The robots haven’t just landed in the workplace—they’re expanding skills, moving up the corporate ladder, showing awesome productivity and retention rates, and increasingly shoving aside their human counterparts. One multi-tasker bot, from Momentum Machines, can make (and flip) a gourmet hamburger in 10 seconds and could soon replace an entire McDonalds crew. A manufacturing device from Universal Robots doesn’t just solder, paint, screw, glue, and grasp—it builds new parts for itself on the fly when they wear out or bust. And just this week, Google won a patent to start building worker robots with personalities.
Rise of the Robots
As intelligent machines begin their march on labor and become more sophisticated and specialized than first-generation cousins like Roomba or Siri, they have an outspoken champion in their corner: author and entrepreneur Martin Ford. In his new book, Rise of the Robots , he argues that AI and robotics will soon overhaul our economy.
There’s some logic to the thesis, of course, and other economists such as Andrew (The Second Machine Age) McAfee have sided generally with Ford’s outlook. Oxford University researchers have estimated that 47 percent of U.S. jobs could be automated within the next two decades. And if even half that number is closer to the mark, workers are in for a rude awakening.
In Ford’s vision, a full-on worker revolt is on the horizon, followed by a radically new economic state whereby humans will live more productive and entrepreneurial lives, subsisting on guaranteed incomes generated by our amazing machines. (Don’t laugh — even some conservative influencers believe this may be the ultimate means of solving the wealth-inequality dilemma.)
Sound a little nuts? We thought so—we’re human, after all—so we invited Ford to defend his turf.
Critics say your vision of a jobless future isn’t founded in good research or logic. What makes you so convinced this phenomenon is real?
I see the advances happening in technology and it’s becoming evident that computers, machines, robots, and algorithms are going to be able to do most of the routine, repetitive types of jobs. That’s the essence of what machine learning is all about. What types of jobs are on some level fundamentally predictable? A lot of different skill levels fall into that category. It’s not just about lower-skilled jobs either. People with college degrees, even professional degrees, people like lawyers are doing things that ultimately are predictable. A lot of those jobs are going to be susceptible over time.
Right now there’s still a lot of debate over it. There are economists who think it’s totally wrong, that problems really stem from things like globalization or the fact that we’ve wiped out unions or haven’t raised the minimum wage. Those are all important, but I tend to believe that technology is a bigger issue, especially as we look to the future.
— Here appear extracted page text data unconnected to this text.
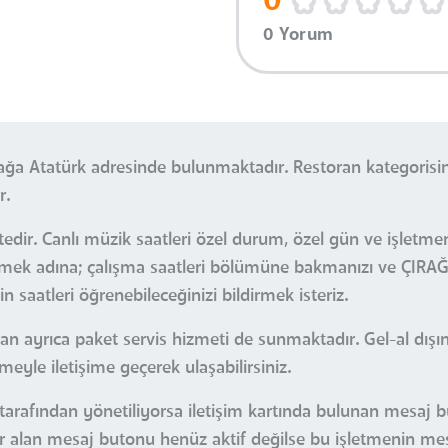
0
0 Yorum
ağa Atatürk adresinde bulunmaktadır. Restoran kategorisi
r.
dir. Canlı müzik saatleri özel durum, özel gün ve işletmeni
ebilmek adına; çalışma saatleri bölümüne bakmanızı ve ÇIR
 saatleri öğrenebileceğinizi bildirmek isteriz.
an ayrıca paket servis hizmeti de sunmaktadır. Gel-al dışı
tmeyle iletişime geçerek ulaşabilirsiniz.
 tarafından yönetiliyorsa iletişim kartında bulunan mesaj 
yer alan mesaj butonu henüz aktif değilse bu işletmenin me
Eventually I think we’ll get to the point where there’s less debate about whether this is really happening or not. There will be more widespread agreement that it really is a problem and at that point we’ll have to figure out what to do about it.
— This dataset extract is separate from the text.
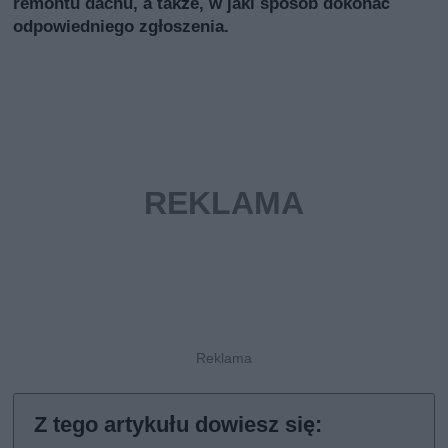
remontu dachu, a także, w jaki sposób dokonać
odpowiedniego zgłoszenia.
Aren’t you relying on some pretty radical and unlikely assumptions?
People who are very skeptical tend to look at the historical record. It’s true that the economy has always adapted over time. It has created new kinds of jobs. The classic example of that is agriculture. In the 1800s, 80 percent of the U.S. labor force worked on farms. Today it’s 2 percent. Obviously mechanization didn’t destroy the economy; it made it better off. Food is now really cheap compared to what it was relative to income, and as a result people have money to spend on other things and they’ve transitioned to jobs in other areas. Skeptics say that will happen again.
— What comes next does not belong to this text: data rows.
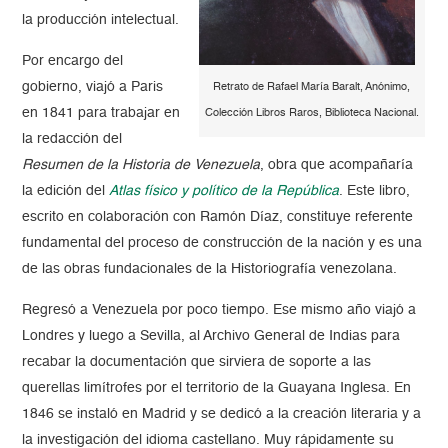
la producción intelectual.
Por encargo del
gobierno, viajó a Paris
Retrato de Rafael María Baralt, Anónimo,
en 1841 para trabajar en
Colección Libros Raros, Biblioteca Nacional.
la redacción del
Resumen de la Historia de Venezuela
, obra que acompañaría
la edición del
Atlas físico y político de la República
. Este libro,
escrito en colaboración con Ramón Díaz, constituye referente
fundamental del proceso de construcción de la nación y es una
de las obras fundacionales de la Historiografía venezolana.
Regresó a Venezuela por poco tiempo. Ese mismo año viajó a
Londres y luego a Sevilla, al Archivo General de Indias para
recabar la documentación que sirviera de soporte a las
querellas limítrofes por el territorio de la Guayana Inglesa. En
1846 se instaló en Madrid y se dedicó a la creación literaria y a
la investigación del idioma castellano. Muy rápidamente su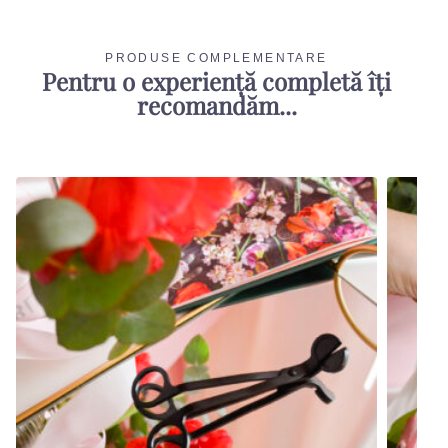
PRODUSE COMPLEMENTARE
Pentru o experiență completă îți
recomandăm...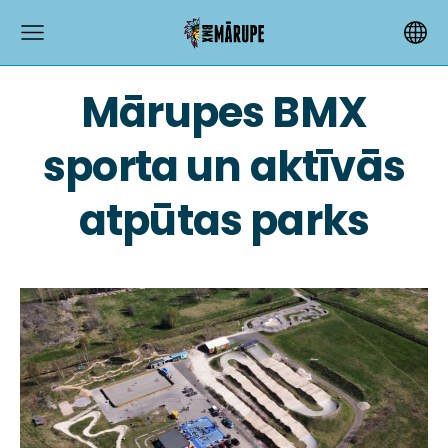
Mārupes BMX
sporta un aktīvās
atpūtas parks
The agricultural revolution was about specialized technology that couldn’t be implemented in other industries. You couldn’t take the farm machinery and have it go flip hamburgers. Information technology is totally different. It’s a broad-based general purpose technology. There isn’t a new place for all these workers to move.
You can imagine lots of new industries—nanotechnology and synthetic biology—but they won’t employ many people. They’ll use lots of technology, rely on big computing centers, and be heavily automated.
So in the all-automated economy, what will ambitious 20-somethings choose to do with their lives and careers?
My proposed solution is to have some kind of a guaranteed income that incentivizes education. We don’t want people to get halfway through high school and say, ‘Well if I drop out I’m still going to get the same income as everyone else.’
Then I believe that a guaranteed income would actually result in more entrepreneurship. A lot of people would start businesses just as they do today. The problem with these types of businesses you can start online today is it’s hard to put enough together to generate a middle-class income.
If people had an income floor, and if the incentives were such that on top of that they could do other things and still keep that extra money, without having it all taxed away, then I think a lot of people would pursue those opportunities.
There’s a phenomenon called the Peltzman Effect, based on research from an economist at the University of Chicago who studied auto accidents. He found that when you introduce more safety features like seat belts into cars, the number of fatalities and injuries doesn’t drop. The reason is that people compensate for it. When you have a safety net in place, people will take more risks. That probably is true of the economic arena as well.
People say that having a guaranteed income will turn everyone into a slacker and destroy the economy. I think the opposite might be true, that it might push us toward more entrepreneurship and more risk-taking.